Harriet T. Averill Haas (October 17, 1874 in Virginia City, Nevada - January 20, 1958 in Albuquerque, New Mexico) was an American attorney and member of Piedmont Board of Education in the city of Piedmont, California. She was one of the most highly regarded members of the Alameda County, California bar.

==Early life==
Harriet Averill was born in Virginia City, Nevada, on October 17, 1874, the daughter of Wales Averill and Christina McLaughlin. Her mother was born on Prince Edward Island in 1840. Her father was born in Highgate Springs, Vermont, in 1837. He was descended from English colonists. The progenitor of the family in the United States was William Averill, who settled at Ipswich, Massachusetts, in 1632. Among his descendants was John T. Averill, who served in the war of the Revolution.

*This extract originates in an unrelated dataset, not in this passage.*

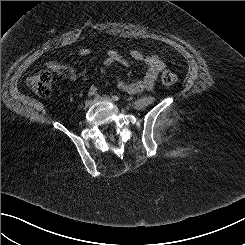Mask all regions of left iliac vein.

Haas lived in Nevada until 1888 and was educated in public schools in Nevada and California. She then moved to Iowa, where she graduated from Cedar Rapids High School. From 1894 to 1896, she attended University of Michigan in Ann Arbor, where she joined the university's chapter of the sorority Delta Delta Delta. She attended the University of California and obtained degrees of Bachelor of Arts and Doctor of Jurisprudence.

==Career==
Before moving back to California in 1900, Harriet A. Haas was Assistant Superintendent at the Massachusetts Reformatory for Women, Framingham, Massachusetts.

From 1915 to 1924, she served as president of the building association for Delta Delta Delta sorority.

She was a member of Piedmont Board of Education from 1916 to 1926, assuming the role of chairman of the Finance Committee. She was also a practicing attorney in Oakland. In 1922, she obtained an A.B. from University of California, Berkeley, her thesis being Financing of the Secondary and Elementary Schools. During this period, she was the legal aid adviser for both the women's section of the Berkeley Police Department and the Berkeley Welfare Society. In Oakland, California, she served on a forum committee on women's legal status while serving on a committee for the League of Women Voters at the state level. She was on the Speakers' Bureau of County Federation of Women's Clubs and Community Chest.

In 1926, Haas ran as the only woman candidate for legislature in the country for the California State Assembly in the 37th District, in what is now the California 15th State Assembly district. She opposed the incumbent, Assemblyman Eugene W. Roland, and Walter Fleberling. She registered as Republican but sought the votes of both Republicans and Democrats. She lost by 10% and placed second of four candidates.

Later in life, she associated with Lila R. Havens and was assistant manager in the sale and development of the properties owned by the estate of Frank C. Havens, which was considered one of the largest and most beautifully located of any of the East Bay properties.

She was the dean of Iota chapter of the Kappa Beta Phi legal sorority. She was member and director of the Oakland Women's City Club.

She was a member of the State Bar Association, Women's Athletic Club, Business and Professional Women's Club of Oakland, American Association of University Women, Daughters of the American Revolution, Kappa Beta Phi legal sorority, Unitarian church, Order of the Eastern Star, Boalt Hall of Law of the University of California, College Women’s Club of Berkeley.

==Personal life==
In 1897, Averill married Benjamin G. Haas in Carson, Nevada, and had two children: Dr. Wales Averill Haas, chief surgeon for the Six Companies Inc. at Boulder City, Nevada, and Lesben Louis Haas. Averill Haas moved to California in 1900 and lived at 218 Bonita Ave., Piedmont, California. Her husband died in 1946; she survived him until at least 1951, when she published a story in a magazine.